Prussian general (1672–1757)

Von Buddenbrock circa 1720-1730

Wilhelm Dietrich Freiherr von Buddenbrock (15 March 1672 - 28 March 1757) was a Prussian Generalfeldmarschall and cavalry leader.

==Biography==

Buddenbrock was born on 15 March 1672 to Elisabeth Sophia von Rappe and Johann von Buddenbrock in Tilsemischken (now Nemansky District) near Ragnit in the Duchy of Prussia. His family, Westphalian in origin, had settled in the Livonian Confederation in 1318 and in Ducal Prussia in 1622.

After studying at the Albertina University of Königsberg for three years, Buddenbrock enlisted in the Prussian Army and campaigned in the Netherlands in 1690. As an 18-year-old cornet in an Anhalt cuirassier regiment, Buddenbrock fought in the Battle of Fleurus. His regiment participated in the major battles of the War of the Spanish Succession, and Buddenbrock was regimental commander at Malplaquet in 1709. He was promoted to Oberst of the 1st Prussian Cuirassier Regiment on 18 July 1724.

Buddenbrock was accepted into King Frederick William I of Prussia's retinue in 1729, and was awarded the Order of the Black Eagle in 1739. A member of the so-called "Tobacco Ministry" (Tabakskollegium), Buddenbrock was one of Frederick William's companions when the king was on his deathbed.

In recognition of his leadership in the 1742 Battle of Chotusitz, King Frederick II of Prussia awarded Buddenbrock a diamond-covered portrait of the monarch; the only other recipients of the medallion were Friedrich Wilhelm von Dossow and Hans von Lehwaldt.
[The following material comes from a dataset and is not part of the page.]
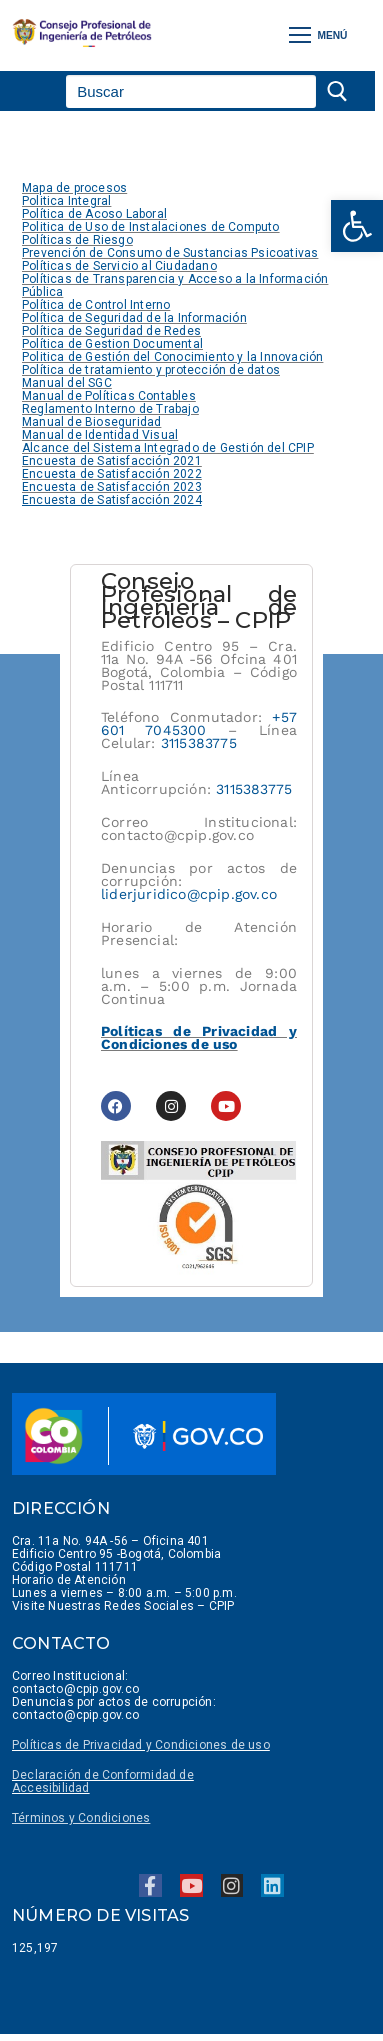 The image size is (383, 2041). I want to click on Manual de Bioseguridad [link], so click(91, 422).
Frederick also granted Buddenbrock a district captaincy and a pay increment. On 19 March 1745, Buddenbrock was promoted to Generalfeldmarschall.
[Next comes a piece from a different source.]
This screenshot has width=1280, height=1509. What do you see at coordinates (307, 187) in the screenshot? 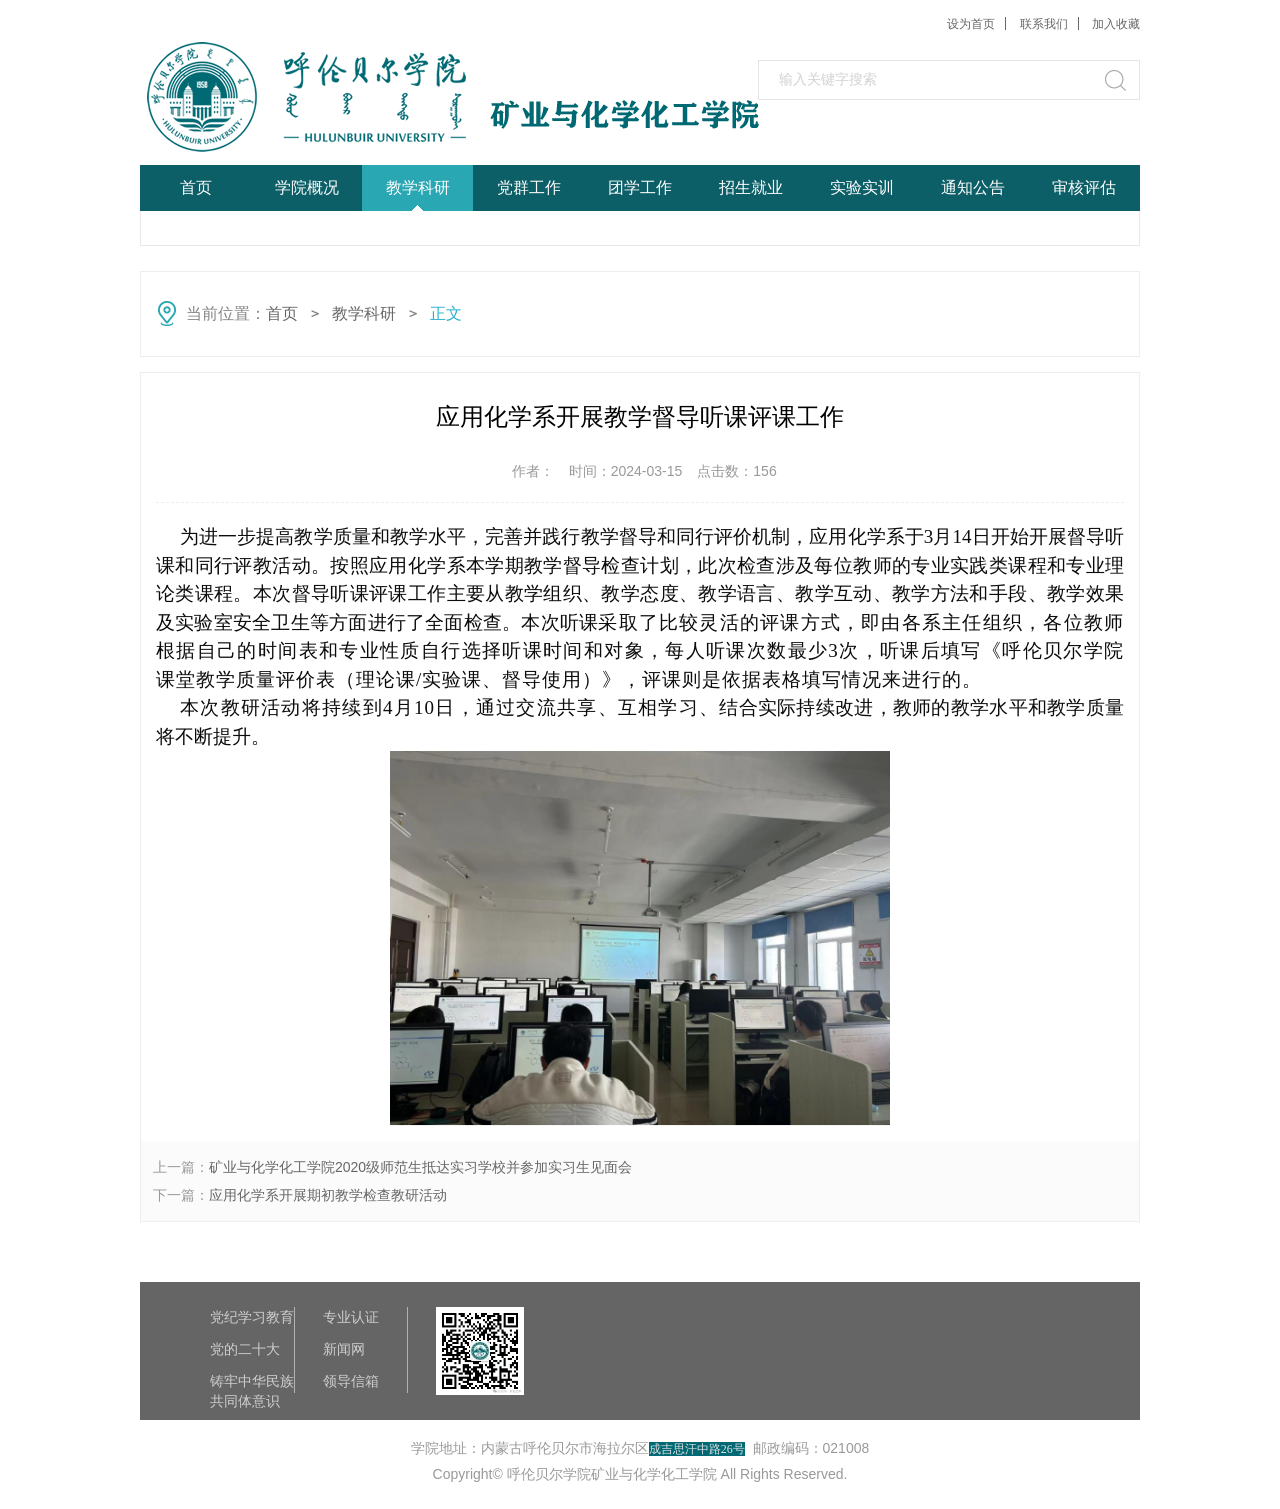 I see `学院概况` at bounding box center [307, 187].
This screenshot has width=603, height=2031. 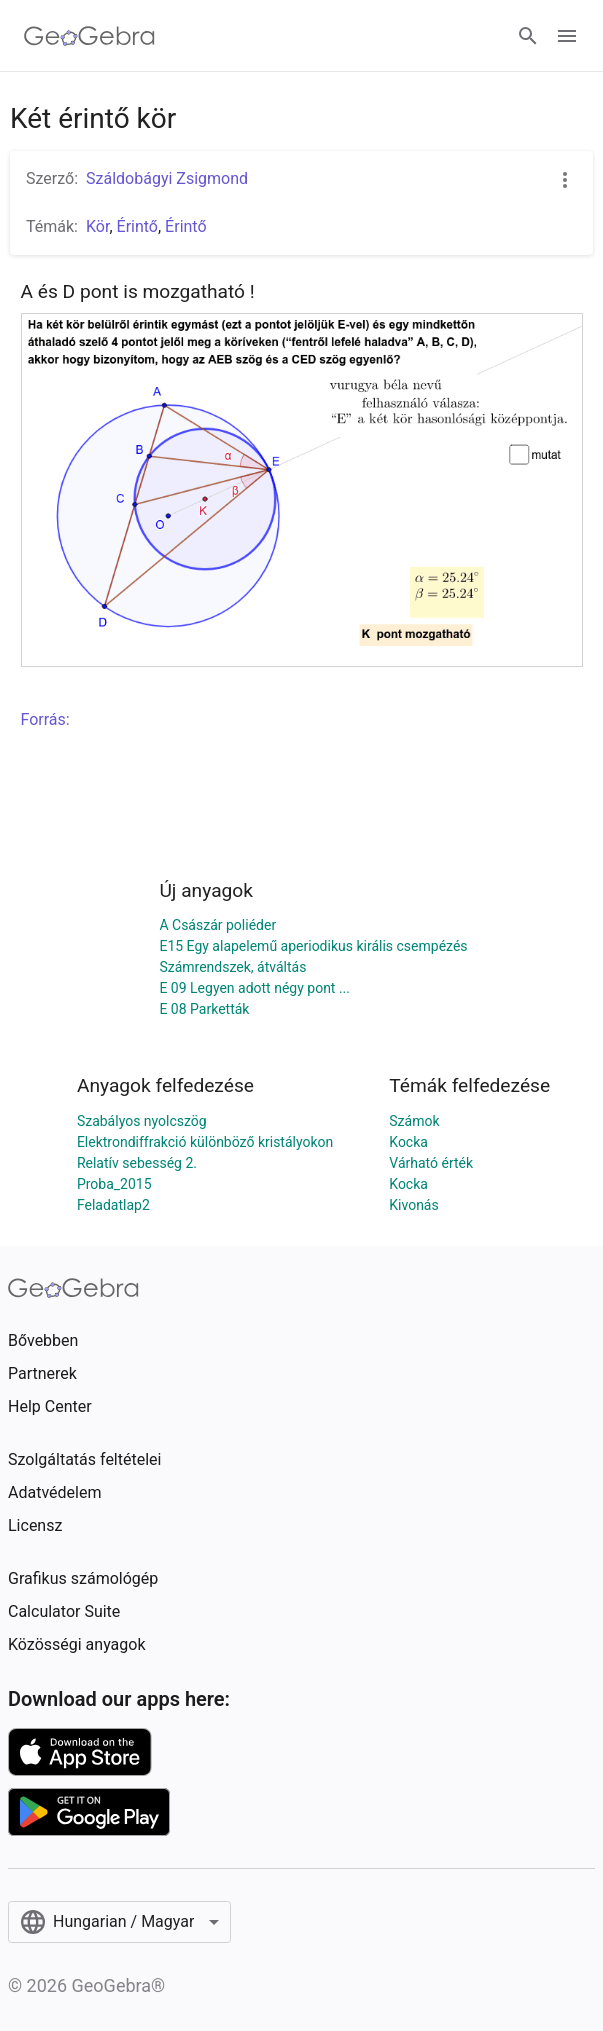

Buddenbrock died at the age of 85 while Governor of Breslau.

==Children==
1. Johann Wilhelm Dietrich von Buddenbrock who died in the Battle of Chotusitz,
2. Anna Sophia Agnes von Lehwaldt,
3. Karl Friedrich Frhr. von Buddenbrock,
4. Helene Wilhelmine Freiin von Buddenbrock, #Catharina Luise von Kalnein,
5. Johann Jobst Heinrich von Buddenbrock (1707-1781) was a career army officer who was wounded in the Battle of Hohenfriedberg and later became Generalleutnant and served as governor of the Berlin cadet corps, and 2 others.